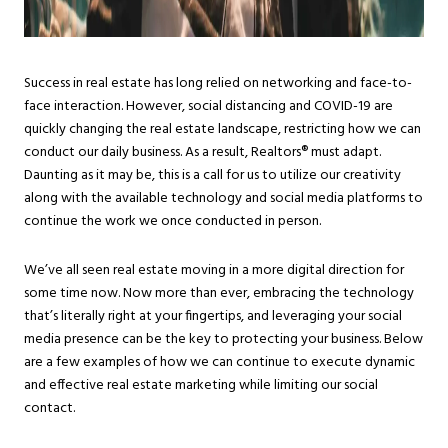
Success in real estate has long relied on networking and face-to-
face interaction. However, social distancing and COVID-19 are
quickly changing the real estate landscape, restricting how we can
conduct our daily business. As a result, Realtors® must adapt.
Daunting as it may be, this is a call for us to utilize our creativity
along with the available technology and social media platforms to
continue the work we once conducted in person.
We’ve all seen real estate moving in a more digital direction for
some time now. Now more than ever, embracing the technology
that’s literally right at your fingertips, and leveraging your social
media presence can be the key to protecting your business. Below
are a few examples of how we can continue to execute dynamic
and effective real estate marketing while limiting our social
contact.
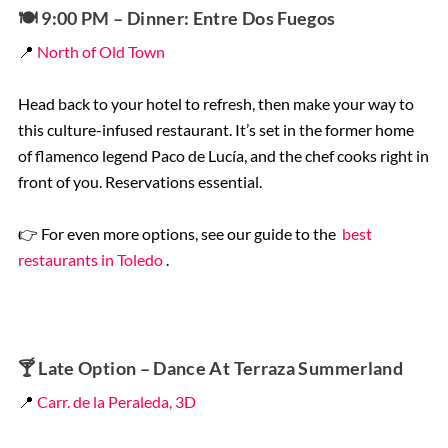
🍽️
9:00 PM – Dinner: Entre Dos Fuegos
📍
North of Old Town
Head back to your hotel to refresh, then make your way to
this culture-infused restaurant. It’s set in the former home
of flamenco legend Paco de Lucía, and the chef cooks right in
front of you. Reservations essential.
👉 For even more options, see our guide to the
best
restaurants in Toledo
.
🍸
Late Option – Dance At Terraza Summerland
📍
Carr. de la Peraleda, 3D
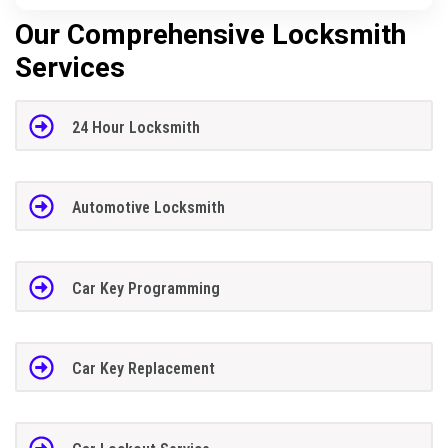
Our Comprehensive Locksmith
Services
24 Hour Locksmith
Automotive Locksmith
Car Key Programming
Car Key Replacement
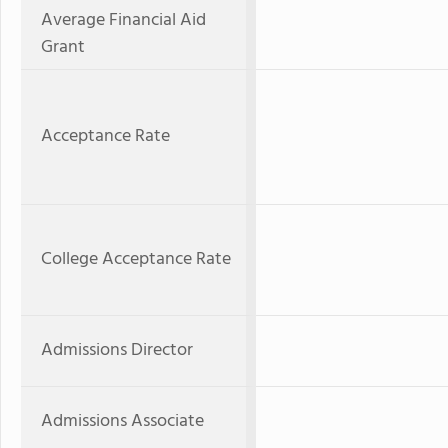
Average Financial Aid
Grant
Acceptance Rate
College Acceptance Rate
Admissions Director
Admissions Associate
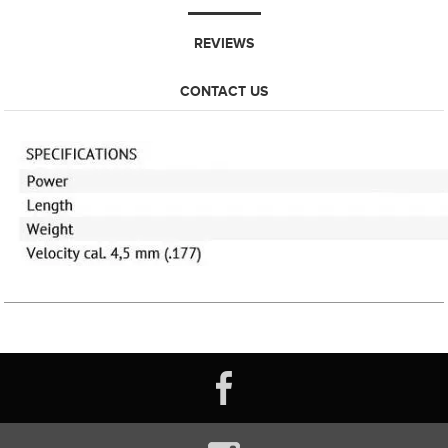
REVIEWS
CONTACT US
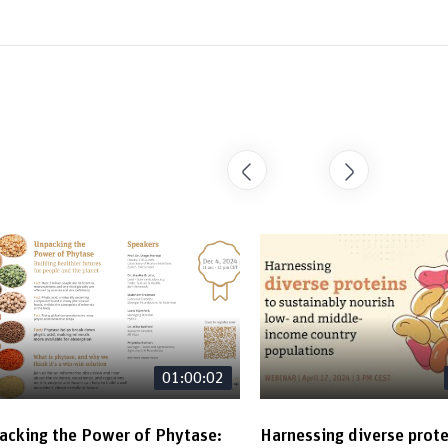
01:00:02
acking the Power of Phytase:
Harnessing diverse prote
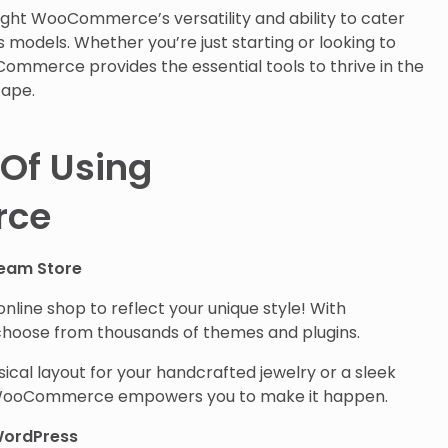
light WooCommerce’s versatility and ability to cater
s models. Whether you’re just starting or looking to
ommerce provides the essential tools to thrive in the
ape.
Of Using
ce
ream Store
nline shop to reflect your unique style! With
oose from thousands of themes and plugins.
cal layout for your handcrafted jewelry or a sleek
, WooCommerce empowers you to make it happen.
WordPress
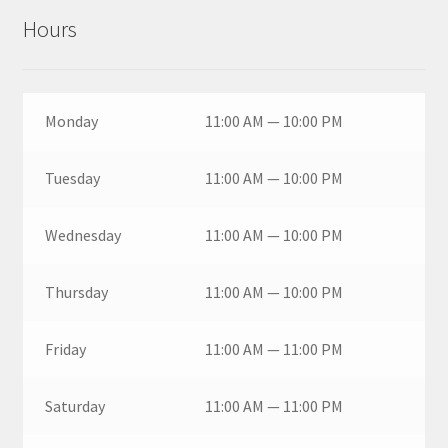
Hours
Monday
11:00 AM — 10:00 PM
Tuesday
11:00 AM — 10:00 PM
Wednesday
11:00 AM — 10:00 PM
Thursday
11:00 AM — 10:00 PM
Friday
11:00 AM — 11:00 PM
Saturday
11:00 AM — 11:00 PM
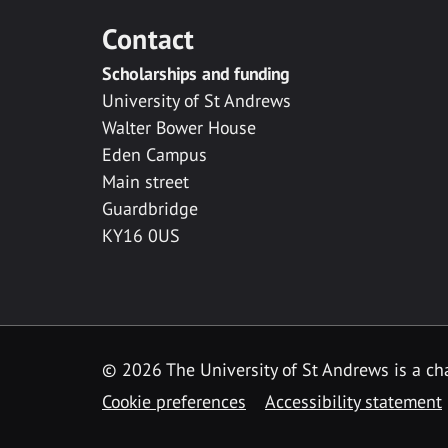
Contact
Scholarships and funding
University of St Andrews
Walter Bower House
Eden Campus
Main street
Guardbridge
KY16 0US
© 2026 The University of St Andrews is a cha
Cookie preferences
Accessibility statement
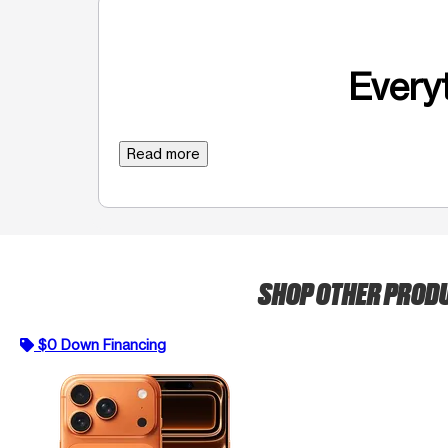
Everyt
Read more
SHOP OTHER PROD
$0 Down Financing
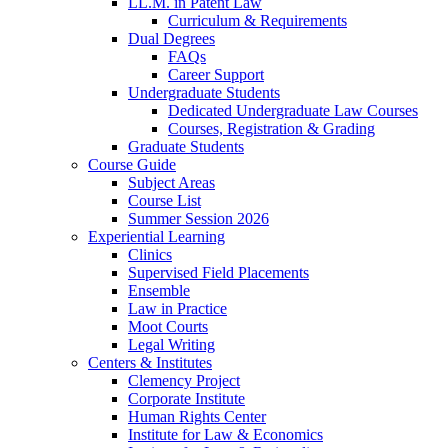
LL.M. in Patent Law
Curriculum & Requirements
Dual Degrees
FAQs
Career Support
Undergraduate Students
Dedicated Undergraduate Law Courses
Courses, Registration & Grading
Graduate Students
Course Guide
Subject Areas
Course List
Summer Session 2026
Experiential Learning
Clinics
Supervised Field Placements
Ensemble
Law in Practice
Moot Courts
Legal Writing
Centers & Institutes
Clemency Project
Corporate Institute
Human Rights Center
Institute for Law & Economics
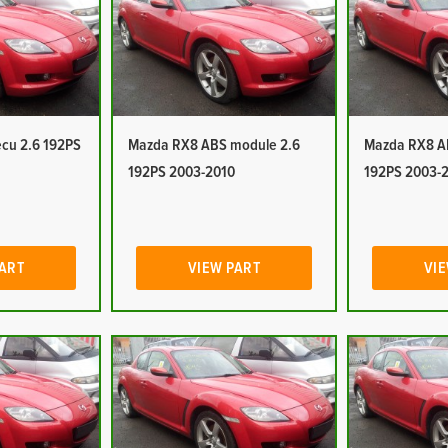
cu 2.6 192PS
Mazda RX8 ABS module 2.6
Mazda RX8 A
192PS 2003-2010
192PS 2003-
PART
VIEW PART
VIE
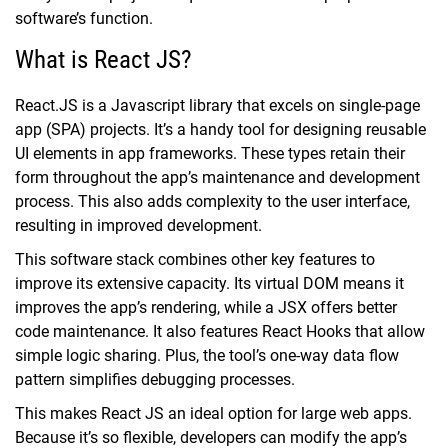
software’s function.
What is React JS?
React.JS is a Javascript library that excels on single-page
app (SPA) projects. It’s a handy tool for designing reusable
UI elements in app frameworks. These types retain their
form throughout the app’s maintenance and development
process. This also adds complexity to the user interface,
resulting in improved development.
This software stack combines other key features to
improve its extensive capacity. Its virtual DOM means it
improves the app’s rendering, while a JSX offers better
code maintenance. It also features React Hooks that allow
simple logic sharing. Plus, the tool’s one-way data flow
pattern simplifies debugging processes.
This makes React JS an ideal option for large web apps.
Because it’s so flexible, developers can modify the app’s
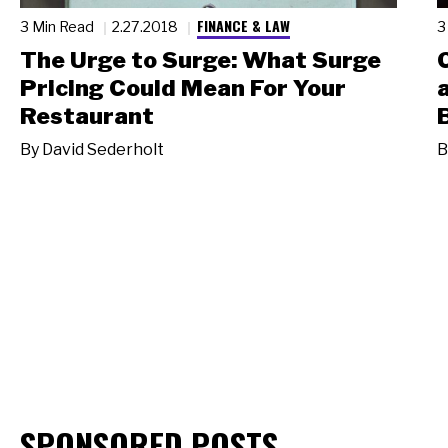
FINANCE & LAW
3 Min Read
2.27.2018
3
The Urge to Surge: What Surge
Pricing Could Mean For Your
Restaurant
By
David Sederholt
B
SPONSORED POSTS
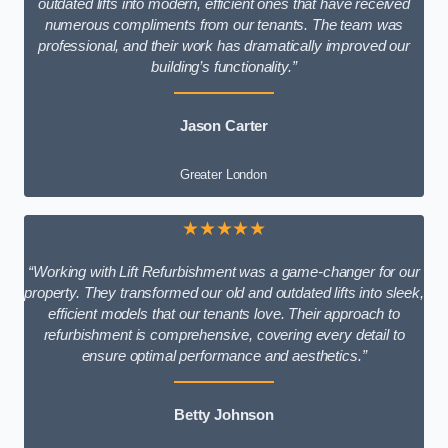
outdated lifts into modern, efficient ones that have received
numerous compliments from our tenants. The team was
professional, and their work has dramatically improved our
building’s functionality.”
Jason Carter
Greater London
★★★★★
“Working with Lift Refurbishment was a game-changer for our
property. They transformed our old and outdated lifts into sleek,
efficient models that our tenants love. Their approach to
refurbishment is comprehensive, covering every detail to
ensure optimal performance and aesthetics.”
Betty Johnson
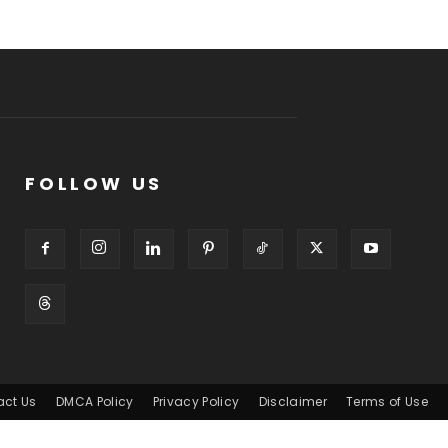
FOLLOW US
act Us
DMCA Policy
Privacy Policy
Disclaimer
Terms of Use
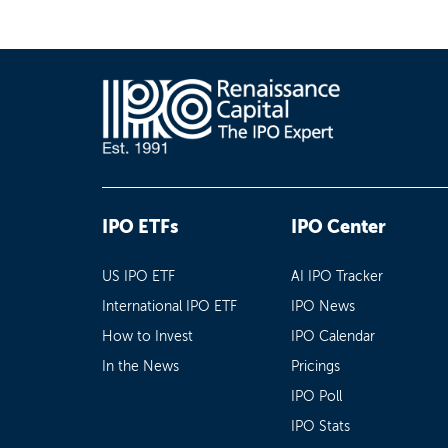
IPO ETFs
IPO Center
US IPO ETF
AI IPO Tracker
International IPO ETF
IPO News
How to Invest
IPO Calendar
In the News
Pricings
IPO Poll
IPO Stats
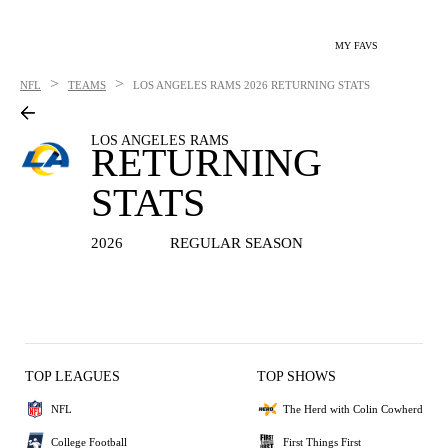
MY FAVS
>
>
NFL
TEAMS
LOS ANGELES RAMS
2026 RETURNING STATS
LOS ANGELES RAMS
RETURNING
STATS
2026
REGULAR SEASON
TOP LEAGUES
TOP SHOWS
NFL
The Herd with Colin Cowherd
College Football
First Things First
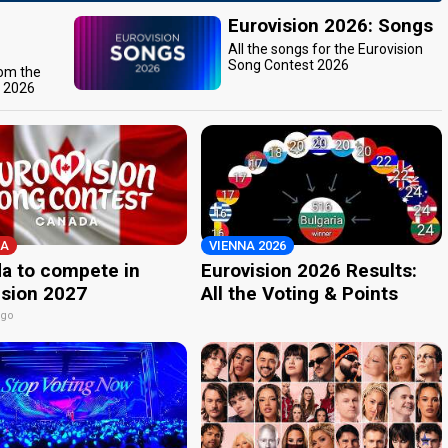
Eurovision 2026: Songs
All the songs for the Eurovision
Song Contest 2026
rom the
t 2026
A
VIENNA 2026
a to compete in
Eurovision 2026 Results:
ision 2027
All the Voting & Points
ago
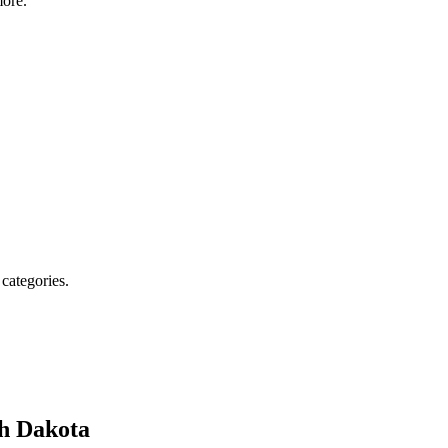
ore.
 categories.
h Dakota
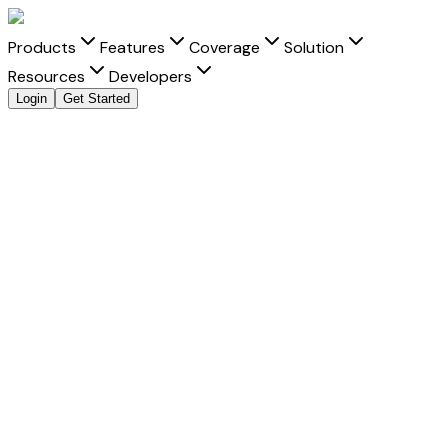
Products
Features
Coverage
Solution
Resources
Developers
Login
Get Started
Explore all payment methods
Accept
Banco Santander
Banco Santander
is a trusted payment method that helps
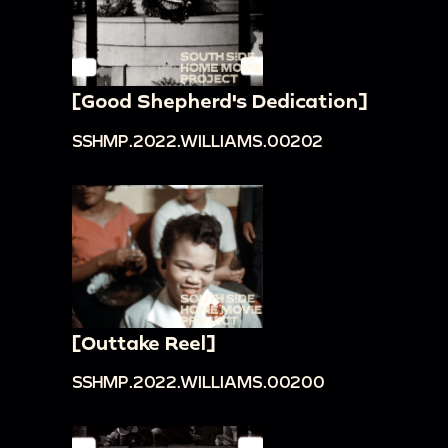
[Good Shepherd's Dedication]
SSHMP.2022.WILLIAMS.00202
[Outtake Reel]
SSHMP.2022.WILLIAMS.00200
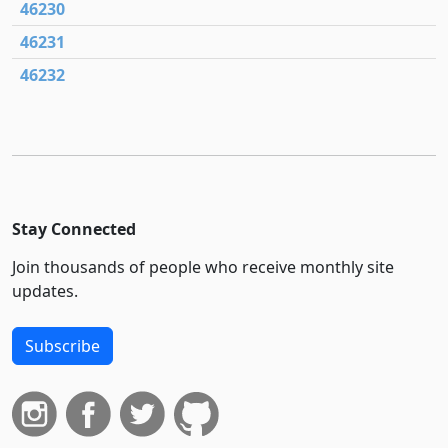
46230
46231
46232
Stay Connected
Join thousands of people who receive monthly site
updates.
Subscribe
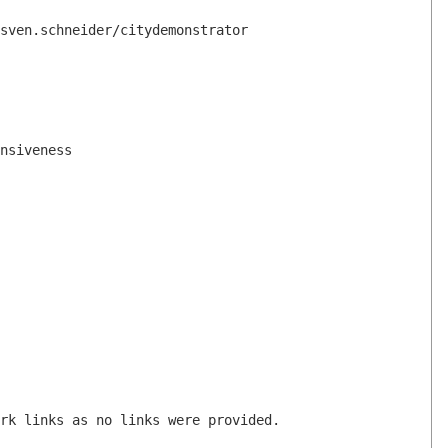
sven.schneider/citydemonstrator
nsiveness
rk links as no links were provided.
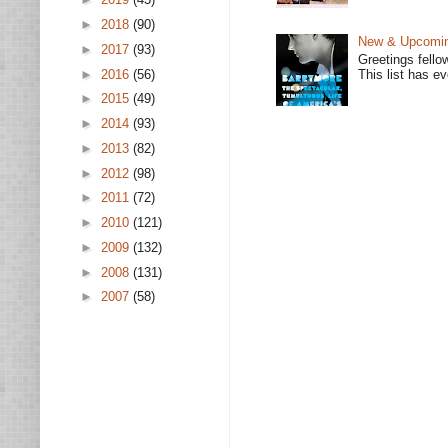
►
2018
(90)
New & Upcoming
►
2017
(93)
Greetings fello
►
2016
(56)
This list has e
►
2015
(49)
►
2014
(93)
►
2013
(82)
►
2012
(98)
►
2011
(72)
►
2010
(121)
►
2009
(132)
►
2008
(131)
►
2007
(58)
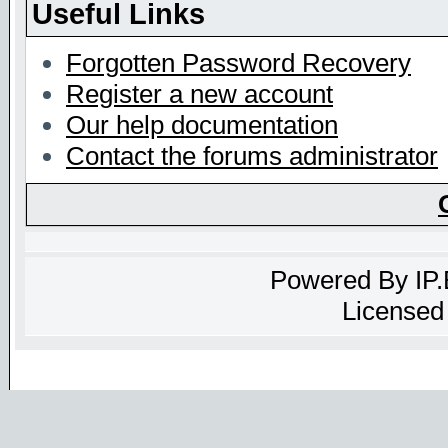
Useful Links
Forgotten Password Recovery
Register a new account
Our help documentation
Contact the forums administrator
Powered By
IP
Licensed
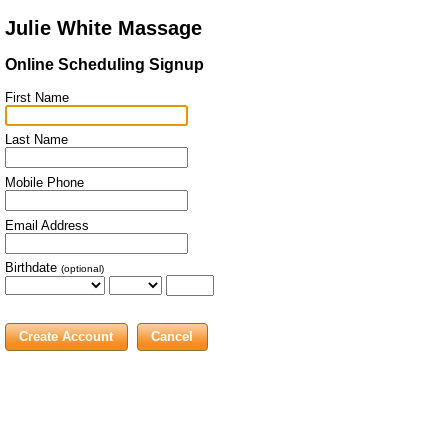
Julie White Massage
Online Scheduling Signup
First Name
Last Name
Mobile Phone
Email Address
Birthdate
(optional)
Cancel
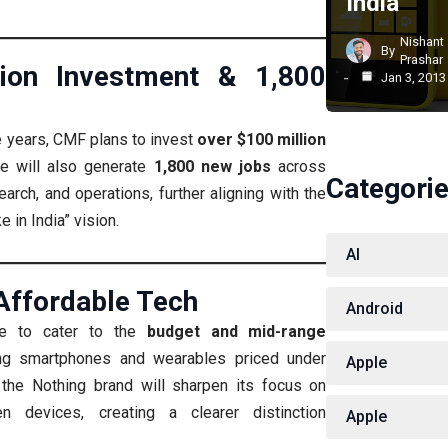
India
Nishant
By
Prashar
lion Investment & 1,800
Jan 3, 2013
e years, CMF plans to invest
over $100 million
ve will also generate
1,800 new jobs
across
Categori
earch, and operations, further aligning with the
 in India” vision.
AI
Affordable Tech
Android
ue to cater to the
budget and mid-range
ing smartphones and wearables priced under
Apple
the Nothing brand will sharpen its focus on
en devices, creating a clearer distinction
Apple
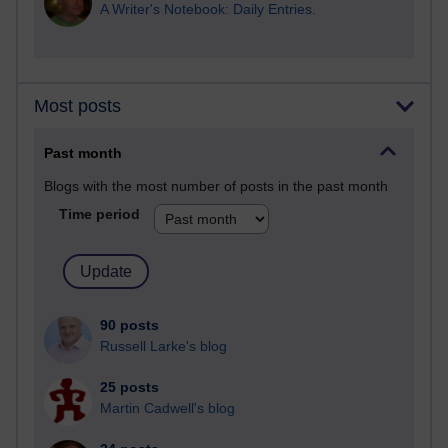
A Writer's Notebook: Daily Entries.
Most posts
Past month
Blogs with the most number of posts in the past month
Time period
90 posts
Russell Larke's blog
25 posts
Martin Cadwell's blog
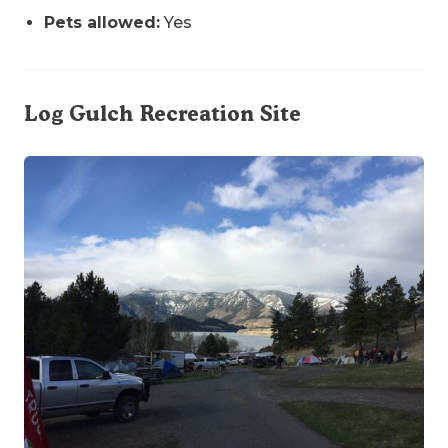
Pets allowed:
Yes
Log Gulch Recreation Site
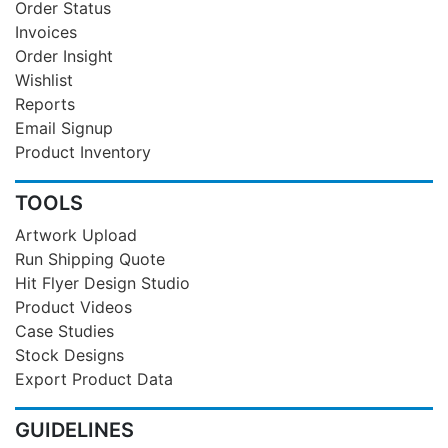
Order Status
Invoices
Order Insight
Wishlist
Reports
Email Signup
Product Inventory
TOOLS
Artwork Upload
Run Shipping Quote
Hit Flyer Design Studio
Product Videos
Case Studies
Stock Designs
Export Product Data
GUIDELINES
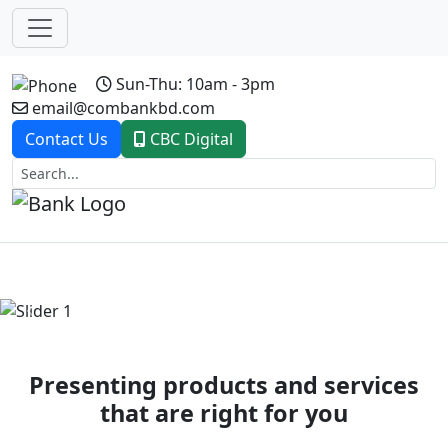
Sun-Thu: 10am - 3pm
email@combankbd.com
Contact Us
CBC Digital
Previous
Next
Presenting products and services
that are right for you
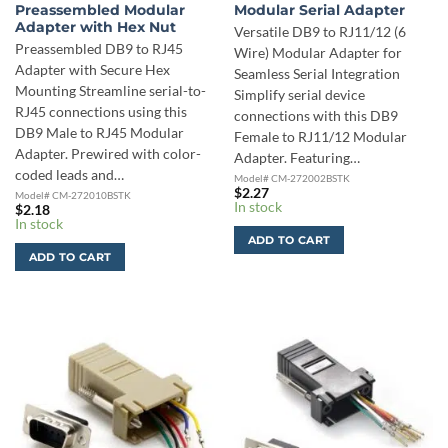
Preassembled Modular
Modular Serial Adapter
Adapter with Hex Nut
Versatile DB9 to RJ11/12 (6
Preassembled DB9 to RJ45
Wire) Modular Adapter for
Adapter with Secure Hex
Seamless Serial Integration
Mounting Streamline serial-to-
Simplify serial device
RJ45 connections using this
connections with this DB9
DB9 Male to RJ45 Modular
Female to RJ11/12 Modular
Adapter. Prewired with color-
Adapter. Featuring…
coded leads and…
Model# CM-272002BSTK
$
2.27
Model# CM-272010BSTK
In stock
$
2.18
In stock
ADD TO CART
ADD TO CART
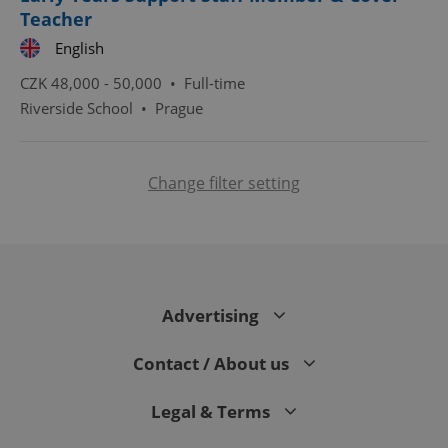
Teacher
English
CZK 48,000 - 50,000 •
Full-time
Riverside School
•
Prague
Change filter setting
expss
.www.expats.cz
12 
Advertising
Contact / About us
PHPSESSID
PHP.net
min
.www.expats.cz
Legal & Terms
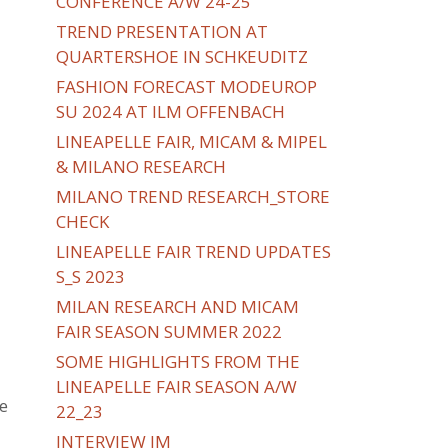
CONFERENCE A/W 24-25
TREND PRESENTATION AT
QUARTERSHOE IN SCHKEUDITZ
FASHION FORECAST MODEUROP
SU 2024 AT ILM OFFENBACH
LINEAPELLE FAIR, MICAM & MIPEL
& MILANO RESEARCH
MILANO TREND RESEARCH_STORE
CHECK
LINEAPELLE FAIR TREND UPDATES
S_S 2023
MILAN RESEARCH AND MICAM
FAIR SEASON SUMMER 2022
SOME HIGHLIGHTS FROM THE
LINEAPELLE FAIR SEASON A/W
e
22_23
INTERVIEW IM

◆ ◆ ◆ ◆ ◆ ◆ ◆

• [What you are asked to do]: Find the line containing "FAIR SEASON SUMMER 2022" in the material above. Print it and every line after it through the end, exactly and only those.

• [Response to the task]:
FAIR SEASON SUMMER 2022
SOME HIGHLIGHTS FROM THE
LINEAPELLE FAIR SEASON A/W
e
22_23
INTERVIEW IM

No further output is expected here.